Guatemala’s indigenous groups have prepared their own activities, separate from official celebrations, in five cities and six natural sites considered sacred to them. More than half of Guatemala’s population of nearly 15 million are from indigenous groups of Mayan descent.

But the end of the world tales mean brisk business for others.

Guatemala expects to greet two million foreign visitors in 2012, an eight percent increase from the previous year, according to the Guatemalan Tourism Institute.

Activities are planned in 13 archeological and tourism sites on December 20. And on December 21, President Otto Perez will attend a televised ceremony at the archeological site of Tikal, home to majestic pyramids.

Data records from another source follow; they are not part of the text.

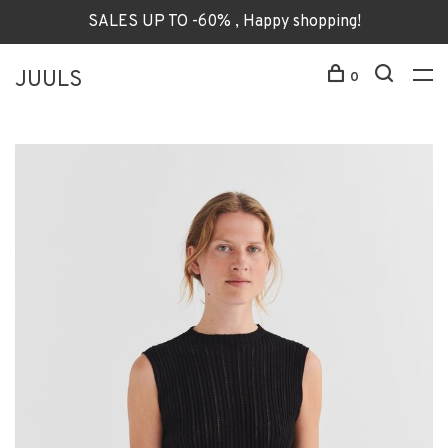
SALES UP TO -60% , Happy shopping!
JUULS
0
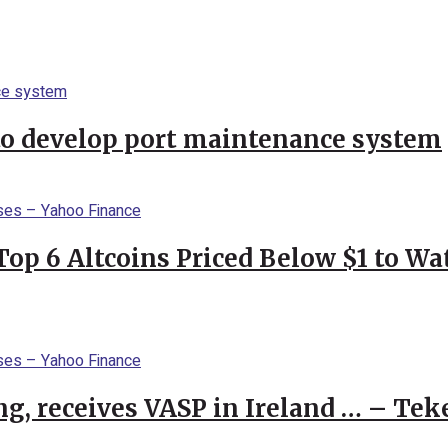
to develop port maintenance system
Top 6 Altcoins Priced Below $1 to W
g, receives VASP in Ireland … – Tek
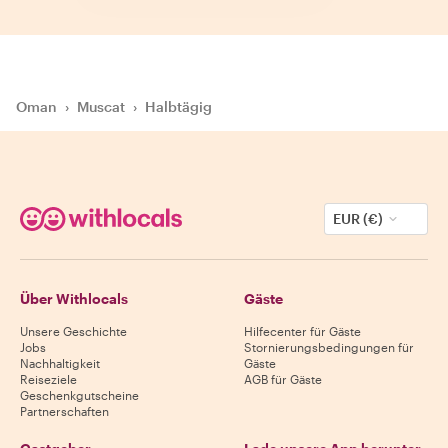
Oman
›
Muscat
›
Halbtägig
EUR (€)
Über Withlocals
Gäste
Unsere Geschichte
Hilfecenter für Gäste
Jobs
Stornierungsbedingungen für
Nachhaltigkeit
Gäste
Reiseziele
AGB für Gäste
Geschenkgutscheine
Partnerschaften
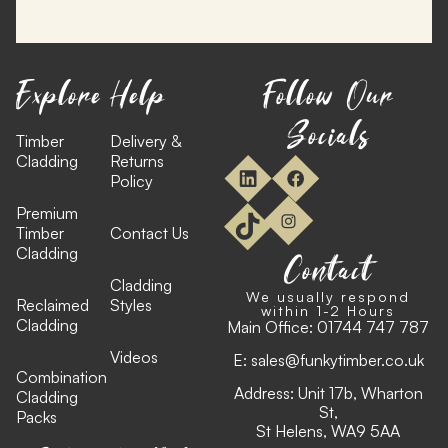
Explore
Help
Follow Our
Socials
Timber
Delivery &
Cladding
Returns
Policy
Premium
Timber
Contact Us
Cladding
Contact
Cladding
We usually respond
Reclaimed
Styles
within 1-2 Hours
Cladding
Main Office:
01744 747 787
Videos
E:
sales@funkytimber.co.uk
Combination
Address: Unit 17b, Wharton
Cladding
St,
Packs
St Helens, WA9 5AA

In Mexico’s Yucatan peninsula, home to white sand beaches, the Cancun Hotels Association says 90 percent of rooms are booked for the second and third weeks of December, compared to 81 percent last year.

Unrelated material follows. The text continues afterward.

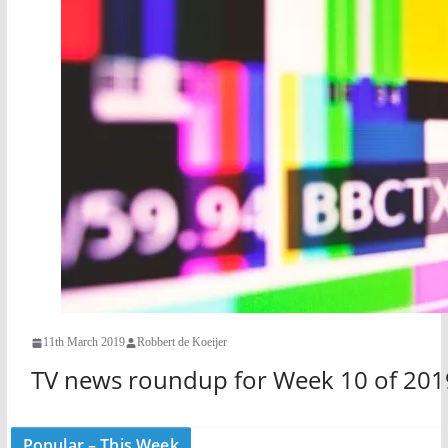
11th March 2019
Robbert de Koeijer
TV news roundup for Week 10 of 201
Popular – This Week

Conferences and ceremonies are planned at the El Tortuguero archeological site in the state of Tabasco, where the stone calendar that foresees the end of the current cycle was discovered.

The ancient site of Chichen Itza, with its 365-step pyramid, will play host on December 21 to an event dubbed “The End of the Long Count Mayan Calendar.”

A ceremony will also be held that day in Copan, the main Maya site in Honduras, with the country’s President Profirio Lobo in attendance.

But an attempt by the Chorti ethnic group to recreate an ancient Mayan ball game as part of the festivities has failed.

In neighboring El Salvador, Tourism Minister Jose Napoleon Duarte told AFP that a light show and a “night of contact with the stars” are planned in the El Tazumal and Joya de Ceren sites in the west of the country.

The December date represents the end of a cycle in the Mayan long count calendar that begins in the year 3114 before Christ.

It is the completion of 5,200 years counted in 13 baak t’uunes, a unit of time. One baak t’uune is equivalent to 144,000 days, or roughly 400 years.

The Mayan culture enjoyed a golden age between 250 AD and 900 AD before its steady decline and the arrival of Spanish conquistadores in the 16th century.